§ TASK INPUT:
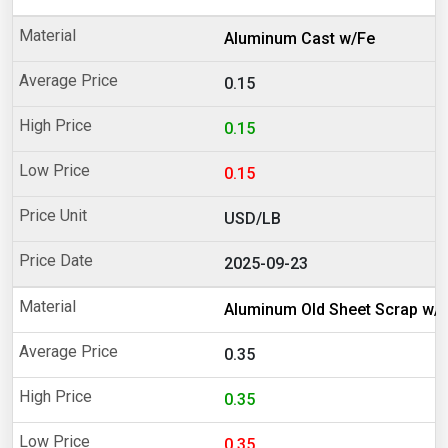
Aluminum Cast w/Fe
0.15
0.15
0.15
USD/LB
2025-09-23
Aluminum Old Sheet Scrap w/
0.35
0.35
0.35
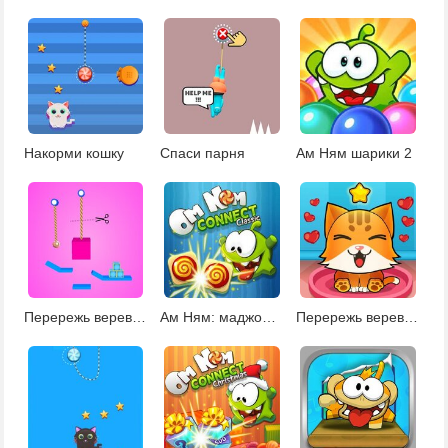
Накорми кошку
Спаси парня
Ам Ням шарики 2
Перережь веревку 4
Ам Ням: маджонг Коннект
Перережь веревку: накорми кошку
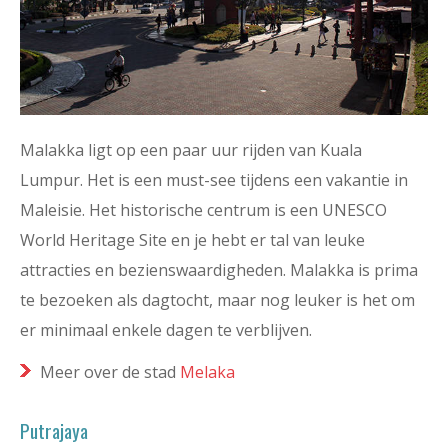
Malakka ligt op een paar uur rijden van Kuala
Lumpur. Het is een must-see tijdens een vakantie in
Maleisie. Het historische centrum is een UNESCO
World Heritage Site en je hebt er tal van leuke
attracties en bezienswaardigheden. Malakka is prima
te bezoeken als dagtocht, maar nog leuker is het om
er minimaal enkele dagen te verblijven.
Meer over de stad
Melaka
Putrajaya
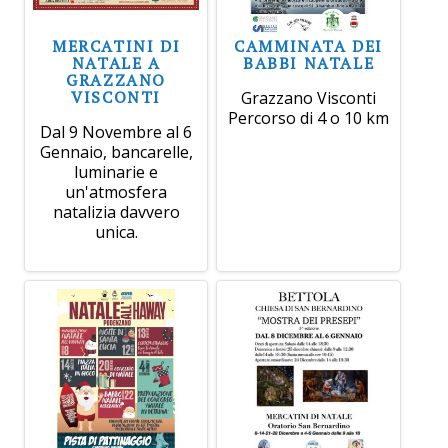
MERCATINI DI
CAMMINATA DEI
NATALE A
BABBI NATALE
GRAZZANO
VISCONTI
Grazzano Visconti
Percorso di 4 o 10 km
Dal 9 Novembre al 6
Gennaio, bancarelle,
luminarie e
un'atmosfera
natalizia davvero
unica.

§ WHAT YOU HAVE TO DO:
Each line from the line containing "Maleisie. Het historische" through the last line above must be written out exactly, and every picture must be omitted.

§ ANSWER:
Maleisie. Het historische centrum is een UNESCO
World Heritage Site en je hebt er tal van leuke
attracties en bezienswaardigheden. Malakka is prima
te bezoeken als dagtocht, maar nog leuker is het om
er minimaal enkele dagen te verblijven.
Meer over de stad
Melaka
Putrajaya
MERCATINI DI
CAMMINATA DEI
NATALE A
BABBI NATALE
GRAZZANO
VISCONTI
Grazzano Visconti
Percorso di 4 o 10 km
Dal 9 Novembre al 6
Gennaio, bancarelle,
luminarie e
un'atmosfera
natalizia davvero
unica.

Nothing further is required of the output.